Problem details:
Scan the data. Collect each line that contains the word "type".

============================================================

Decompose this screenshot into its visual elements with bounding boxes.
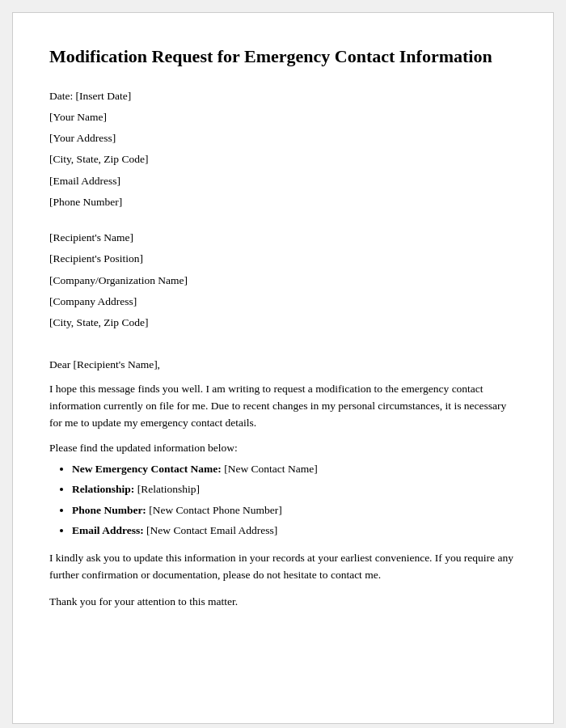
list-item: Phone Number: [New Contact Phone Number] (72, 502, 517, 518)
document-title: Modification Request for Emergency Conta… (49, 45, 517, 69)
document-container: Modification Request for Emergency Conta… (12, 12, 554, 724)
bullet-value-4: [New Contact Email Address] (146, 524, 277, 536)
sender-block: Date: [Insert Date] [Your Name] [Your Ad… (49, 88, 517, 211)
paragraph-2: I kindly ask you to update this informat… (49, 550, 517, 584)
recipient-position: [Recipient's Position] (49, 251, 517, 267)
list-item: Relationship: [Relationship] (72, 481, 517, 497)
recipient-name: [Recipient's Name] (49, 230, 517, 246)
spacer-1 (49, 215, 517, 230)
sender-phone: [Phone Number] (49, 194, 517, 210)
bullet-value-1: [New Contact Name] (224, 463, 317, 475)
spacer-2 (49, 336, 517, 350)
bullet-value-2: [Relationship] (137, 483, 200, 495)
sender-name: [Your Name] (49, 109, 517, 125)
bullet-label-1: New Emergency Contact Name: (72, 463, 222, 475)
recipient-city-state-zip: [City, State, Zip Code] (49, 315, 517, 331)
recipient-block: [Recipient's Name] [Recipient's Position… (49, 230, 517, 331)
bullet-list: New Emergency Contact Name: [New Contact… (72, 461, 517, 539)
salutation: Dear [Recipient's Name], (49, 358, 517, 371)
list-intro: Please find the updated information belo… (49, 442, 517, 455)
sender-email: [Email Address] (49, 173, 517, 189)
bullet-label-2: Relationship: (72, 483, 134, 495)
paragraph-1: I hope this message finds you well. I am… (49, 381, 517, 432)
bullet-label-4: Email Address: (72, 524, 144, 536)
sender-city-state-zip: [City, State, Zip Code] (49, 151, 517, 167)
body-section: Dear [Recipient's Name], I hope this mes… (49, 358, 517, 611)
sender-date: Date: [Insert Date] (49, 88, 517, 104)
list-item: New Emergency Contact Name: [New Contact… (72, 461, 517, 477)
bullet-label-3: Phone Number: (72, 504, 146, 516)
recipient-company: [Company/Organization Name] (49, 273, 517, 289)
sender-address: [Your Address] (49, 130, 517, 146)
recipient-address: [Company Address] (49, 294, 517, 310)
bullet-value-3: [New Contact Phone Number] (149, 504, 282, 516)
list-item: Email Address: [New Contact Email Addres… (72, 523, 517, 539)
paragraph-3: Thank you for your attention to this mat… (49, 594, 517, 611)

============================================================

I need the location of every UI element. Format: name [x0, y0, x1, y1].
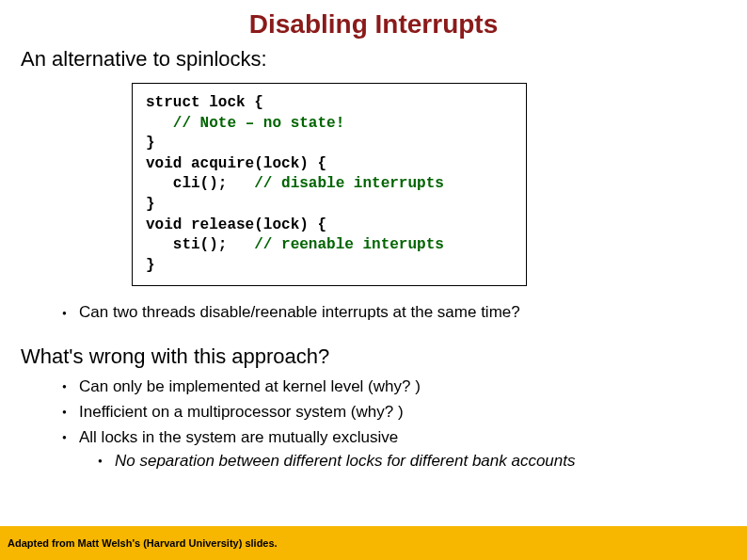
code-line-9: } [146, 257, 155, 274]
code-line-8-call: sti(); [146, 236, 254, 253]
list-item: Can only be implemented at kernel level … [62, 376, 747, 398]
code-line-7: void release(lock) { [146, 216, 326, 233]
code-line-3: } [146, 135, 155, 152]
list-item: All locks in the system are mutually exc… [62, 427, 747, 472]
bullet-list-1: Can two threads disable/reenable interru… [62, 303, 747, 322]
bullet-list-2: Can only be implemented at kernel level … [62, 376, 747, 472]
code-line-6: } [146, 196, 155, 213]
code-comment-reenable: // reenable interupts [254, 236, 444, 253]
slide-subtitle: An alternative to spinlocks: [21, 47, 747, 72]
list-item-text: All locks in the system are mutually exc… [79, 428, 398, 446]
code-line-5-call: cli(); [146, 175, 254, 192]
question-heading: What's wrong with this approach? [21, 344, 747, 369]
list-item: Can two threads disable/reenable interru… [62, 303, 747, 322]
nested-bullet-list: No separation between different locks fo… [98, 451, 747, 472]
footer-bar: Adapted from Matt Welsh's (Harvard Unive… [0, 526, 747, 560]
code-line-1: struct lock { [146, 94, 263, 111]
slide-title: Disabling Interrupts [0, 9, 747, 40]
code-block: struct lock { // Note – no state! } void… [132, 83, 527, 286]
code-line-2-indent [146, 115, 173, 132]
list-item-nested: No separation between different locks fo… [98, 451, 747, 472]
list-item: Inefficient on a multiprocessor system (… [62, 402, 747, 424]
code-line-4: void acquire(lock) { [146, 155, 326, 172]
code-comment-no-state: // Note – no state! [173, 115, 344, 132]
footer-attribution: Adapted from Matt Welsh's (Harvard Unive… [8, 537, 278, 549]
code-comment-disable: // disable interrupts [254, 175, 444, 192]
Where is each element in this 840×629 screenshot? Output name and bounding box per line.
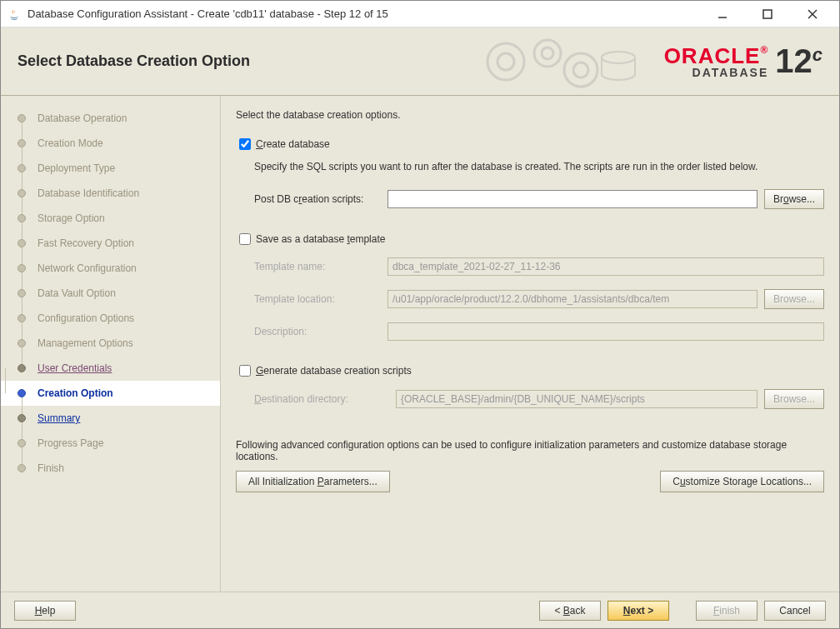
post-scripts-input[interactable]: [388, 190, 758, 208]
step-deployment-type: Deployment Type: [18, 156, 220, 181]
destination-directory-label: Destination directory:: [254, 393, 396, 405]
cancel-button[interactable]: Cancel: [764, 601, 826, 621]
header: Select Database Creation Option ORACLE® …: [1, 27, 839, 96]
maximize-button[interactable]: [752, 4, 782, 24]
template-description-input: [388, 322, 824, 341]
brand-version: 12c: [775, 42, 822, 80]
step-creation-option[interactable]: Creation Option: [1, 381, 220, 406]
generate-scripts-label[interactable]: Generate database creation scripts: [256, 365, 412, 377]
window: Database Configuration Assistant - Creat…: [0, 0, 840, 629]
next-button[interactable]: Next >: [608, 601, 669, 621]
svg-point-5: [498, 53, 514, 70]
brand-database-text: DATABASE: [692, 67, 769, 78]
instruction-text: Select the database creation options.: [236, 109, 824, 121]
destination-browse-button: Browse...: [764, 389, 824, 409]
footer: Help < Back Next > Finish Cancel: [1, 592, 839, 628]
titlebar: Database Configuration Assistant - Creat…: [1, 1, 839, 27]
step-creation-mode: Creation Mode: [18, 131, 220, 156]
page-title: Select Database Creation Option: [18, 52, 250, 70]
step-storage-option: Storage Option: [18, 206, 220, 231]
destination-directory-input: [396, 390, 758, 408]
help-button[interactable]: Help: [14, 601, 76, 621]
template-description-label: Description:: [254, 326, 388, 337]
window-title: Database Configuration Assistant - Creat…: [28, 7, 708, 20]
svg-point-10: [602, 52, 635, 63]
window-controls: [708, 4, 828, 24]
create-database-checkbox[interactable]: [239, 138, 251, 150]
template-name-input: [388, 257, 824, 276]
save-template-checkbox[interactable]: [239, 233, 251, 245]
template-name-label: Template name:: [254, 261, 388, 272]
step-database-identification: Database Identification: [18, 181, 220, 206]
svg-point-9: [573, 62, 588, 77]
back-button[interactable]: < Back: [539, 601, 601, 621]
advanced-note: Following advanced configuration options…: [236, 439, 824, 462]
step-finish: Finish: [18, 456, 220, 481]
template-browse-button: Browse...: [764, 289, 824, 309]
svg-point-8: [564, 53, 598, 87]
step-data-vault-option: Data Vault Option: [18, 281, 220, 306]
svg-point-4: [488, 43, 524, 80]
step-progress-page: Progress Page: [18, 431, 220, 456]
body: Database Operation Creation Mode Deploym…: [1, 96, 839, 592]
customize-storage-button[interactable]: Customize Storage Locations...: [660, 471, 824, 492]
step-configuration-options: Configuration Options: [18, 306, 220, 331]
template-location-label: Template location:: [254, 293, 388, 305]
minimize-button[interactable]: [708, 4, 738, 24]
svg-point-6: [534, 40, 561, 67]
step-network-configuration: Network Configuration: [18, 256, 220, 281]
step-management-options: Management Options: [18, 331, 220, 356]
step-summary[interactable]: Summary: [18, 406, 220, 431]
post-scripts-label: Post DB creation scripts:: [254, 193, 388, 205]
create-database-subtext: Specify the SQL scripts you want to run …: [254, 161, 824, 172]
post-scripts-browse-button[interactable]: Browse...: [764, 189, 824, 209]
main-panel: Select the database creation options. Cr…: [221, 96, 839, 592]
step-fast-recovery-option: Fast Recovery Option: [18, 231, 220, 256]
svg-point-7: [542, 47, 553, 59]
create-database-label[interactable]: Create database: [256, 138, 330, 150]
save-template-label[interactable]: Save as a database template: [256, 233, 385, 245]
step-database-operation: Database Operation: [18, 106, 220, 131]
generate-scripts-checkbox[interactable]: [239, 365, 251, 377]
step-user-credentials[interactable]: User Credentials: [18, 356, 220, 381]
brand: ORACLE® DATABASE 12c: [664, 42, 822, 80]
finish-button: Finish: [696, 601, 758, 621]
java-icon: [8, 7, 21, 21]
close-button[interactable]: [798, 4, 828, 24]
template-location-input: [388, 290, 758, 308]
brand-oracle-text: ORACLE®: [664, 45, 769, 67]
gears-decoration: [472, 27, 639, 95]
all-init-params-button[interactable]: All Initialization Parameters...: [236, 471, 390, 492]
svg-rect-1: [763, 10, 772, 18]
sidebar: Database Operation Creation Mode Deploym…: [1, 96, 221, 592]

============================================================

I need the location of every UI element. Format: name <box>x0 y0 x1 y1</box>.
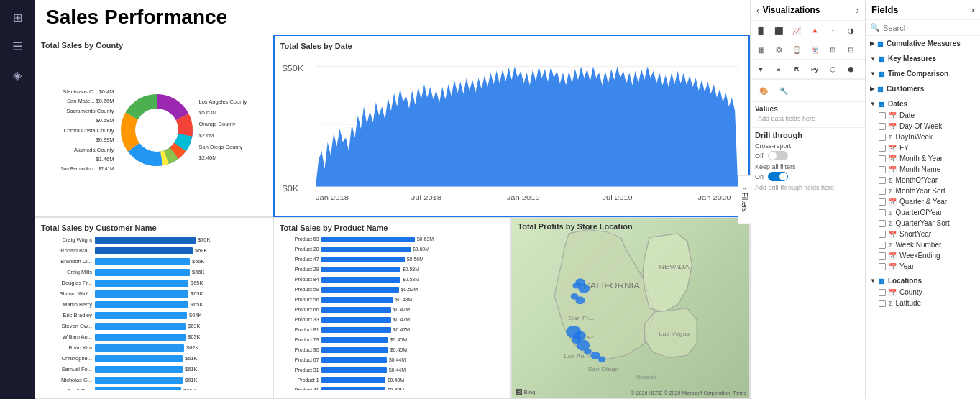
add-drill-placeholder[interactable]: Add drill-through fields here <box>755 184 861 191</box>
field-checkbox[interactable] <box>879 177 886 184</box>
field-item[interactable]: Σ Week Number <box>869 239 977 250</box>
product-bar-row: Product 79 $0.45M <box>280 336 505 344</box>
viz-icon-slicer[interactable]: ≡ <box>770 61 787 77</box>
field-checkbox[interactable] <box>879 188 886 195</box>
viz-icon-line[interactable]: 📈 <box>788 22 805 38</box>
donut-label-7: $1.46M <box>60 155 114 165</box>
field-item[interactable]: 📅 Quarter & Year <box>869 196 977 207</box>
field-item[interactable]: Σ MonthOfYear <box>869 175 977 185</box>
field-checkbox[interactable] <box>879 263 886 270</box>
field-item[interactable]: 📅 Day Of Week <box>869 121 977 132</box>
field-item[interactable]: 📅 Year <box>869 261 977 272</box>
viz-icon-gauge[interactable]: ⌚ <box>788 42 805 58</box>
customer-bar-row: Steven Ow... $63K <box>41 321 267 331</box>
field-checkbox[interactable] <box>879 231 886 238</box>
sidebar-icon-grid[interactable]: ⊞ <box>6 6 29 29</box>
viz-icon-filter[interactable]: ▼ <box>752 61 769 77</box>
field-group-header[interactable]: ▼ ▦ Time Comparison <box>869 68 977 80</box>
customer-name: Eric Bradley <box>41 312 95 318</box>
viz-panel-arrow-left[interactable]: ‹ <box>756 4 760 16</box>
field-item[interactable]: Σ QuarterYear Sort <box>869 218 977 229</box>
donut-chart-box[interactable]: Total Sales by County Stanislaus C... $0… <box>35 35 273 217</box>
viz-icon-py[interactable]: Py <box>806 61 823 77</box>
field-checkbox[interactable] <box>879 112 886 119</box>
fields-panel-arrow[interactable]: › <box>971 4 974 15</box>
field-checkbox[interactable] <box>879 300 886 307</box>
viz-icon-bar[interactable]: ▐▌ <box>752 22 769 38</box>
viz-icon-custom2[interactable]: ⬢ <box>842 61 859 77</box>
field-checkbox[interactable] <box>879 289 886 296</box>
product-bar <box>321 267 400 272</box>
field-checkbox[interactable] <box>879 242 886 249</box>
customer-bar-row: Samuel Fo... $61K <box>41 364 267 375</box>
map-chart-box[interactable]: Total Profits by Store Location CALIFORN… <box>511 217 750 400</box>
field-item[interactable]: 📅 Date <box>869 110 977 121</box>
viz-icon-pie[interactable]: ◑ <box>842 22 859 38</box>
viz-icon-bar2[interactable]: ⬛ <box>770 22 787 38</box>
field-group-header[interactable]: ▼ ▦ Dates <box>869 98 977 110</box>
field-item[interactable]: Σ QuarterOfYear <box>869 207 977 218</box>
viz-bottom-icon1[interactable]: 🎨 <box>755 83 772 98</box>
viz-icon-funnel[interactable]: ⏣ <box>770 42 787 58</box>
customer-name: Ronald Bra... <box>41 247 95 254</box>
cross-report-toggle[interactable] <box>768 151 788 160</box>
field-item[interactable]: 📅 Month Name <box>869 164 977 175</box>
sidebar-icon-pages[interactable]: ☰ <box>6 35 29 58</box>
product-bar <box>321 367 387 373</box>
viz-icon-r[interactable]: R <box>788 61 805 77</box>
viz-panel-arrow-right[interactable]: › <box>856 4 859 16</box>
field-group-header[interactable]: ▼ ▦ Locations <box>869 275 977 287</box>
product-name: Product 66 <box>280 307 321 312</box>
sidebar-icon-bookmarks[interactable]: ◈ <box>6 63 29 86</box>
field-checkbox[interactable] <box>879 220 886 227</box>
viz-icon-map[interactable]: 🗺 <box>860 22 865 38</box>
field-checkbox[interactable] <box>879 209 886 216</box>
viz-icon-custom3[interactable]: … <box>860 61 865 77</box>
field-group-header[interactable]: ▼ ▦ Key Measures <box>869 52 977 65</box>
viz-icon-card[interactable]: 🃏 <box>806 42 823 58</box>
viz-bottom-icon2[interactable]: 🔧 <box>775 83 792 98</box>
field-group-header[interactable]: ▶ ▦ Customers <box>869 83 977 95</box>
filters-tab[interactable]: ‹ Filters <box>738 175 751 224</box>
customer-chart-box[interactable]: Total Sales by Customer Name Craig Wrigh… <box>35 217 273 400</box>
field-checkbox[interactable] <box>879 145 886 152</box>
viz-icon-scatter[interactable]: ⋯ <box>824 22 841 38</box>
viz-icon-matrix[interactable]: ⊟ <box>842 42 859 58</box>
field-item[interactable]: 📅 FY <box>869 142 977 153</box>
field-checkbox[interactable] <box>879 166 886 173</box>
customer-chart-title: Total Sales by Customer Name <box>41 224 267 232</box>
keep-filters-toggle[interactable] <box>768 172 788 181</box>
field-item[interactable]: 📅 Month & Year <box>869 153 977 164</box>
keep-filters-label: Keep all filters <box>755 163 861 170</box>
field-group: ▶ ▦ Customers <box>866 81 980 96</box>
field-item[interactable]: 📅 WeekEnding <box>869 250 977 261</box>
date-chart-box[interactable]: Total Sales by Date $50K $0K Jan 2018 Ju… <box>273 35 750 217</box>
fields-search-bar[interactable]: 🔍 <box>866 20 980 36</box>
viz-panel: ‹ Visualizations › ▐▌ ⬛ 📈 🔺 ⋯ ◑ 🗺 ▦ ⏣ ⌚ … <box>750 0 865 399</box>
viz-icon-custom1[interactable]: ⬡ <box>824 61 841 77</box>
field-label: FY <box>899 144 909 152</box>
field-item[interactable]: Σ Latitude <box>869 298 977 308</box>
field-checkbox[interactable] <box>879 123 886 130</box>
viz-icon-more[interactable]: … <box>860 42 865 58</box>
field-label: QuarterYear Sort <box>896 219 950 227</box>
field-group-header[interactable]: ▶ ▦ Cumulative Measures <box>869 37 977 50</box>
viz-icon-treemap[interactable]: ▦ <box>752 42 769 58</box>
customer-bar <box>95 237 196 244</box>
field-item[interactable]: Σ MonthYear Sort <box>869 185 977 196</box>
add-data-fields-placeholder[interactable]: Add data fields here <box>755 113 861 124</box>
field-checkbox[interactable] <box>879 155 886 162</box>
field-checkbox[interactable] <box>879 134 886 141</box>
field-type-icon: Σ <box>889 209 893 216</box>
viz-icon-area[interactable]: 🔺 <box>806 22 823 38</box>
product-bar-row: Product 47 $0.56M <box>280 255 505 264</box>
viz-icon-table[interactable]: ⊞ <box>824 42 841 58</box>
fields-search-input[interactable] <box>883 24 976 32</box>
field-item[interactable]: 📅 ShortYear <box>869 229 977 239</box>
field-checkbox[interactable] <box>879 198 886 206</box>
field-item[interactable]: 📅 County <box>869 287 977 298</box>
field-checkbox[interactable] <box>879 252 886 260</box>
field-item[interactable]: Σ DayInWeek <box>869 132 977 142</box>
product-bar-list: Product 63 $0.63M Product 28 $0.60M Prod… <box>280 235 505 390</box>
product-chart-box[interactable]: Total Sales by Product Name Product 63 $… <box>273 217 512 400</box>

============================================================

Response area:
step-deployment-type: Deployment Type: [18, 156, 220, 181]
field-type-icon: Σ <box>889 209 893 216</box>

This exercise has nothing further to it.